# My 2012 party invite teaser



## Illusionist (Aug 13, 2011)




----------



## MADAM (Sep 14, 2009)

Awesome ... great music and photos ... very professional and inviting as well.


----------



## Danielj2705 (Jun 17, 2012)

That is awesome! Suspense constructing aswell  
I would come to that party if i got that invite


----------



## jenscats5 (Oct 16, 2010)

That is great!!!!


----------



## chinclub (Oct 6, 2011)

I love it!! I wanna come now.


----------



## justd (Aug 16, 2010)

that is great! love it!


----------



## Illusionist (Aug 13, 2011)

Thanks for the positive feedback! 

I had a lot of fun doing it!!


----------



## lmz319 (Jul 6, 2012)

I love it!!


----------



## vwgirl (Jul 16, 2012)

Love it, I wish I was creative like this. My guest just got a group invite on facebook. LOL


----------



## Nobody Owens (Sep 4, 2012)

*Fantastic! What a very creative invitation! Mind if I steal it? I won't be able to do it this year, but I can certainly do it next year!*


----------



## kab (Oct 13, 2010)

Great job!!!


----------



## GuitarGal (Aug 11, 2006)

Did you use some sort of plug ins with imovie? Really liked the transitions! Well done!!


----------



## Illusionist (Aug 13, 2011)

Nobody Owens said:


> *Fantastic! What a very creative invitation! Mind if I steal it? I won't be able to do it this year, but I can certainly do it next year!*


Steal away!


----------



## Illusionist (Aug 13, 2011)

GuitarGal said:


> Did you use some sort of plug ins with imovie? Really liked the transitions! Well done!!

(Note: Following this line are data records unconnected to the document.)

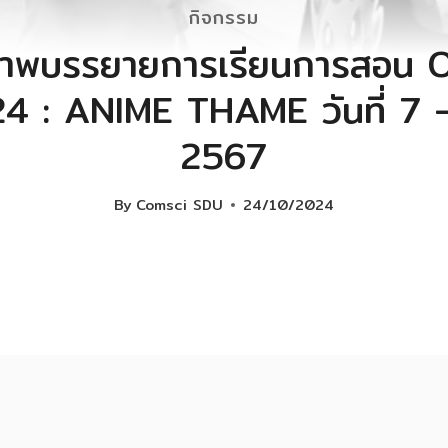
กิจกรรม
าพบรรยายการเรียนการสอน
 : ANIME THAME วันที่ 7 –
2567
By
Comsci SDU
24/10/2024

I used the scary trailer feature on iMovie.


----------



## Nobody Owens (Sep 4, 2012)

Illusionist said:


> Steal away!


*I'm creative with my hands, and even fairly good with computers, but there is no way I'd pull off that caliber a production! *


----------



## Illusionist (Aug 13, 2011)

Bumping this up in case someone needs an idea for a party invite!


----------



## texaslucky (Feb 25, 2014)

Awesome job! I love all these. I need to have someone teach me how to do this type of thing. I hope to have a big party next year when we are through with the remodel and I have more of a stash of decorations.


----------